◆ What to do ◆
In the records below, find the line containing "astici per capelli" and retype it and every line after it exactly, adding nothing.

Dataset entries
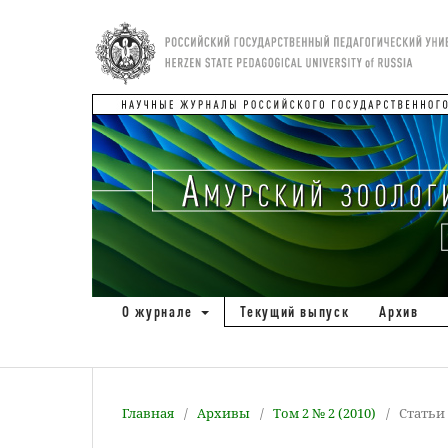
О журнале
Текущий выпуск
Архив
Главная
/
Архивы
/
Том 2 № 2 (2010)
/
Статьи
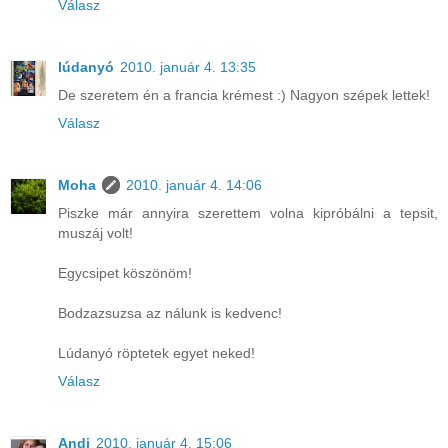
Válasz
lúdanyó
2010. január 4. 13:35
De szeretem én a francia krémest :) Nagyon szépek lettek!
Válasz
Moha
2010. január 4. 14:06
Piszke már annyira szerettem volna kipróbálni a tepsit,
muszáj volt!
Egycsipet köszönöm!
Bodzazsuzsa az nálunk is kedvenc!
Lúdanyó röptetek egyet neked!
Válasz
Andi
2010. január 4. 15:06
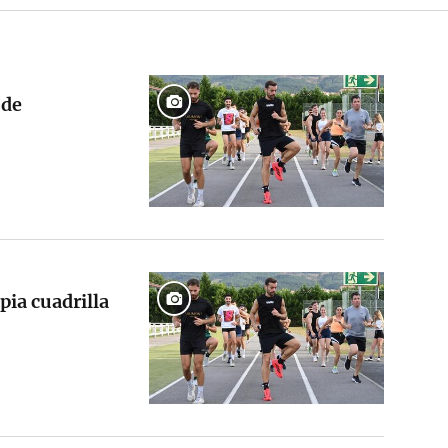
 de
pia cuadrilla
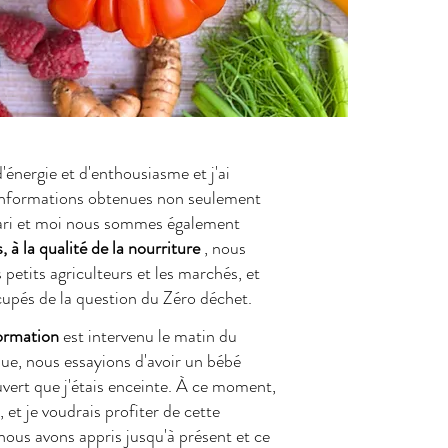
d'énergie et d'enthousiasme et j'ai
informations obtenues non seulement
mari et moi nous sommes également
à la qualité de la nourriture
, nous
petits agriculteurs et les marchés, et
pés de la question du Zéro déchet.
ormation
est intervenu le matin du
que, nous essayions d'avoir un bébé
ouvert que j'étais enceinte. À ce moment,
et je voudrais profiter de cette
ous avons appris jusqu'à présent et ce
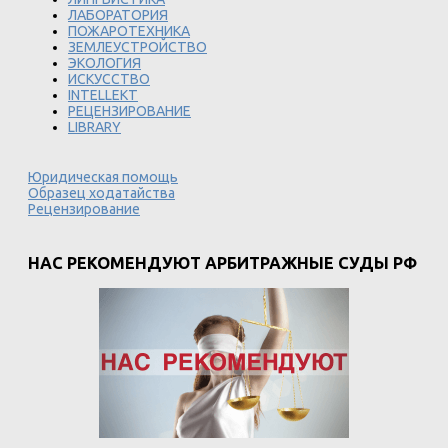
ЛАБОРАТОРИЯ
ПОЖАРОТЕХНИКА
ЗЕМЛЕУСТРОЙСТВО
ЭКОЛОГИЯ
ИСКУССТВО
INTELLEKT
РЕЦЕНЗИРОВАНИЕ
LIBRARY
Юридическая помощь
Образец ходатайства
Рецензирование
НАС РЕКОМЕНДУЮТ АРБИТРАЖНЫЕ СУДЫ РФ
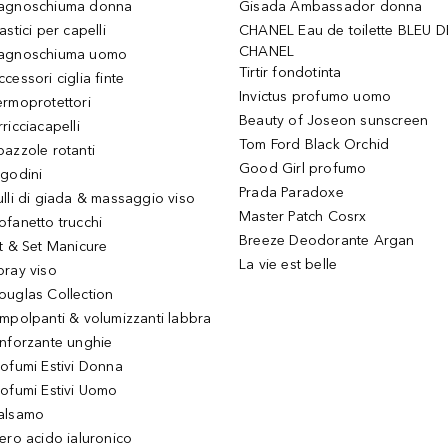
agnoschiuma donna
Gisada Ambassador donna
astici per capelli
CHANEL Eau de toilette BLEU D
CHANEL
agnoschiuma uomo
Tirtir fondotinta
ccessori ciglia finte
Invictus profumo uomo
ermoprotettori
Beauty of Joseon sunscreen
ricciacapelli
Tom Ford Black Orchid
pazzole rotanti
Good Girl profumo
igodini
Prada Paradoxe
ulli di giada & massaggio viso
Master Patch Cosrx
ofanetto trucchi
Breeze Deodorante Argan
it & Set Manicure
La vie est belle
pray viso
ouglas Collection
impolpanti & volumizzanti labbra
inforzante unghie
rofumi Estivi Donna
rofumi Estivi Uomo
alsamo
iero acido ialuronico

◆ Result below ◆
astici per capelli
CHANEL Eau de toilette BLEU D
CHANEL
agnoschiuma uomo
Tirtir fondotinta
ccessori ciglia finte
Invictus profumo uomo
ermoprotettori
Beauty of Joseon sunscreen
ricciacapelli
Tom Ford Black Orchid
pazzole rotanti
Good Girl profumo
igodini
Prada Paradoxe
ulli di giada & massaggio viso
Master Patch Cosrx
ofanetto trucchi
Breeze Deodorante Argan
it & Set Manicure
La vie est belle
pray viso
ouglas Collection
impolpanti & volumizzanti labbra
inforzante unghie
rofumi Estivi Donna
rofumi Estivi Uomo
alsamo
iero acido ialuronico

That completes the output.